Berlin ist Deutschlands Hauptstadt des Venture Capital

Berlin, 05.03.2020 – 27 Milliarden Euro – so viel Venture Capital wurde laut Maklerhaus Savills in den ersten drei Quartalen 2019 in europäische Start-ups investiert. Davon flossen mit 3 Milliarden Euro gut 10 Prozent nach Berlin. Die deutsche Hauptstadt vereint damit rund zwei Drittel aller Mittel, die in Deutschland investiert wurden, auf sich und behauptet so die eigene Spitzenposition. „Vor allem junge, gut ausgebildete Menschen aus Deutschland und ganz Europa haben in der breit aufgestellten Kreativwirtschaft Berlins in den vergangenen Jahren Arbeit gefunden und befeuern neben dem ökonomischen Erfolg auch die Wohnraum- und Büroflächennachfrage“, sagt Rainer Schorr, Geschäftsführer der PRS Family Trust GmbH.
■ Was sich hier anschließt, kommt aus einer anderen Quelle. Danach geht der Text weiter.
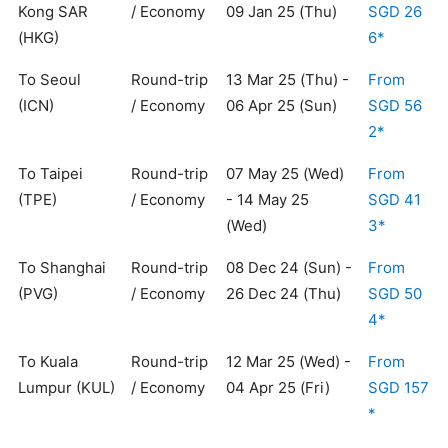
Kong SAR
/ Economy
09 Jan 25 (Thu)
SGD 26
(HKG)
6*
To Seoul
Round-trip
13 Mar 25 (Thu) -
From
(ICN)
/ Economy
06 Apr 25 (Sun)
SGD 56
2*
To Taipei
Round-trip
07 May 25 (Wed)
From
(TPE)
/ Economy
- 14 May 25
SGD 41
(Wed)
3*
To Shanghai
Round-trip
08 Dec 24 (Sun) -
From
(PVG)
/ Economy
26 Dec 24 (Thu)
SGD 50
4*
To Kuala
Round-trip
12 Mar 25 (Wed) -
From
Lumpur (KUL)
/ Economy
04 Apr 25 (Fri)
SGD 157
*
Mietzuschuss als Erfolgsgarant im War for Talents

Zum Selbstverständnis der Start-ups als auch von deren Angestellten, den sogenannten Young Urban Professionals, gehört das Leben und Schaffen in einem großstädtischen Kontext, einer Bühne, die häufig nur in zentralen Lagen vorzufinden ist und sich im Vorhandensein von Restaurants, Bars, Cafés, kulturellen Einrichtungen, wie Theater, Museen, Galerien und vielem mehr manifestiert. Das Problem: Die Innenstadt ist zwar der bevorzugte Ort, bietet aber kaum mehr Platz. „Die enorme Nachfrage hat die Mietpreise derart steigen lassen, dass einige Unternehmen aus Angst davor, nicht genügend qualifizierte Angestellte zu finden, dazu übergehen, Mietzuschüsse zu zahlen oder, im Falle größerer Arbeitgeber, sogar beginnen, wieder Werkswohnungen zu bauen. Willkommen im War for Talent“, so Schorr.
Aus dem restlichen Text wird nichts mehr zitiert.